Underlying the phenotypic mechanisms of antibiotic resistance are the genetics of antibiotic resistance. Bacteria, like other living organisms, possess DNA that codes for the proteins and enzymes it requires for survival. Changes to the DNA can result in alterations in the final proteins or enzymes, which in turn can lead to antibiotic resistance. A common genetic mechanism for the development of antibiotic resistance is the acquisition of tiny fragments of DNA known as plasmids or transposons. Transposons may code for a specific antibiotic-inactivating enzyme, which, when produced by the bacteria, destroys an incoming antibiotic before it has an opportunity to work. These tiny fragments may be passed directly from one bacterium to another by a process known as conjugation. Alternatively, small viruses may attack certain bacteria and inject DNA fragments by a process known as transduction.

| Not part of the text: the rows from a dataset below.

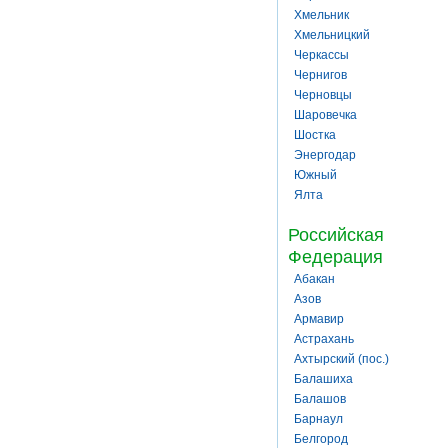
Хмельник
Хмельницкий
Черкассы
Чернигов
Черновцы
Шаровечка
Шостка
Энергодар
Южный
Ялта
Российская
Федерация
Абакан
Азов
Армавир
Астрахань
Ахтырский (пос.)
Балашиха
Балашов
Барнаул
Белгород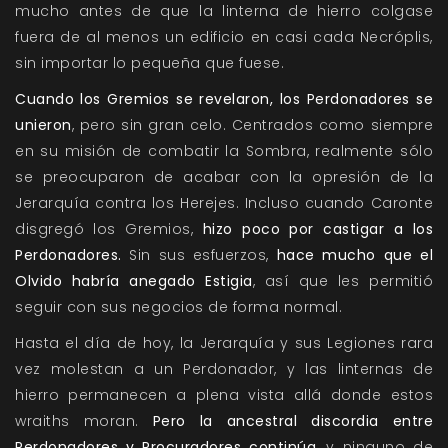
mucho antes de que la linterna de hierro colgase
fuera de al menos un edificio en casi cada Necróplis,
sin importar lo pequeña que fuese.
Cuando los Gremios se revelaron, los Perdonadores se
unieron
, pero sin gran celo. Centrados como siempre
en su misión de combatir la Sombra, realmente sólo
se preocuparon de acabar con la opresión de la
Jerarquía contra los Herejes. Incluso cuando Caronte
disgregó los Gremios,
hizo poco por castigar a los
Perdonadores.
Sin sus esfuerzos,
hace mucho que el
Olvido habría anegado Estigia
, así que les permitió
seguir con sus negocios de forma normal.
Hasta el día de hoy, la Jerarquía y sus Legiones rara
vez molestan a un Perdonador, y las linternas de
hierro permanecen a plena vista allá donde estos
wraiths moran.
Pero la ancestral discordia entre
Perdonadores y Procuradores continúa
, y ninguno de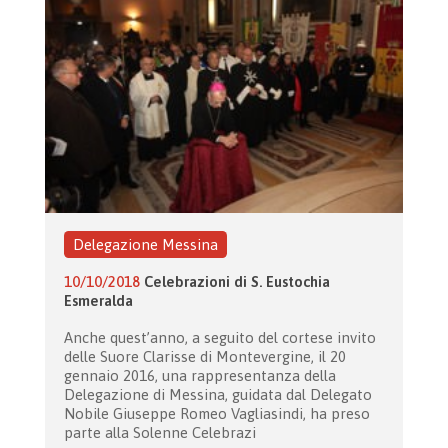
Delegazione Messina
10/10/2018
Celebrazioni di S. Eustochia
Esmeralda
Anche quest’anno, a seguito del cortese invito
delle Suore Clarisse di Montevergine, il 20
gennaio 2016, una rappresentanza della
Delegazione di Messina, guidata dal Delegato
Nobile Giuseppe Romeo Vagliasindi, ha preso
parte alla Solenne Celebrazi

Another genetic mechanism of antibiotic resistance is the acquisition and accumulation of resistance genes from neighboring bacteria through a process known as transformation. A good example of this is the pneumococcus bacterium, which is a common cause of pneumonia, bacterial sinusitis, middle ear infections and even meningitis. When penicillin first became available for clinical use in the 1940s, the pneumococcus bacterium was 100 percent susceptible to penicillin. After decades of use, a portion of pneumococcal bacteria have accumulated small pieces of genetic material that they have scavenged from other bacteria, rendering them resistant to the effects of penicillin. Finally, a fourth genetic mechanism by which bacteria can develop antibiotic resistance is through mutations in their DNA. Every time a bacterium multiplies and grows, it may develop a mutation in its DNA. If the mutation occurs in a part of the DNA that codes for a protein or substance that is the target of an antibiotic, the bacteria may become resistant to that drug.

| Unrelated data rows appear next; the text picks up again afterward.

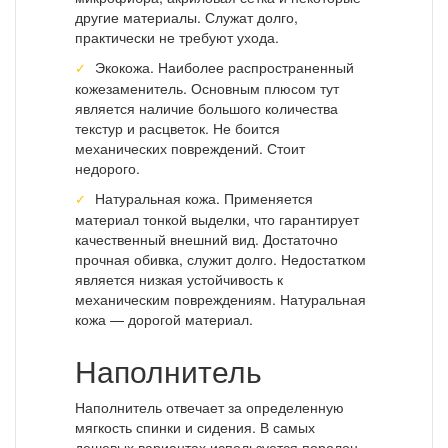
другие материалы. Служат долго,
практически не требуют ухода.
Экокожа. Наиболее распространенный
кожезаменитель. Основным плюсом тут
является наличие большого количества
текстур и расцветок. Не боится
механических повреждений. Стоит
недорого.
Натуральная кожа. Применяется
материал тонкой выделки, что гарантирует
качественный внешний вид. Достаточно
прочная обивка, служит долго. Недостатком
является низкая устойчивость к
механическим повреждениям. Натуральная
кожа — дорогой материал.
Наполнитель
Наполнитель отвечает за определенную
мягкость спинки и сидения. В самых
дешевых вариантах используется поролон,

There is nothing stopping a bacterium from becoming resistant to more than one antibiotic. In fact, for some bacteria and antibiotics, cross resistance is common, which creates a new problem. The more drugs a bacterium is resistant to, the more difficult it becomes to treat an infection. Although many alternative antibiotics are currently available for use and new ones continue to be developed, there is a concern that doctors may run out of options for treating some highly resistant bacterial infections. Newer antibiotics may also be more costly than older ones and could come with side effects that make them more difficult to take. Ultimately the biggest concern with antibiotic resistance is that a patient will be treated for a potentially life threatening infection such as meningitis with an antibiotic to which the underlying bacteria is resistant. By the time the resistance is recognized through laboratory testing the patient may have suffered severe consequences.

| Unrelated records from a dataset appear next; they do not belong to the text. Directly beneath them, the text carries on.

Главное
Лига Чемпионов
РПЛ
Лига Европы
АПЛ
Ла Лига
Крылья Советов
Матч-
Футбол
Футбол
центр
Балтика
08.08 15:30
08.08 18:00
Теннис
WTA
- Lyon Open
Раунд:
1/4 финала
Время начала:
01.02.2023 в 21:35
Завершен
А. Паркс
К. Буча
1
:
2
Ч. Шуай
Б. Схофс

The hope is that with more appropriate use of antibiotics and thus a reduction in antibiotic selection pressure, we can stem the tide of resistance and maintain a useful armamentarium of antibiotics for treating all types of bacterial infections. Patients should thus avoid taking antibiotics for things such as the common cold (which is caused by viruses and not bacteria), complete their courses of antibiotics as prescribed and not share their antibiotics with others.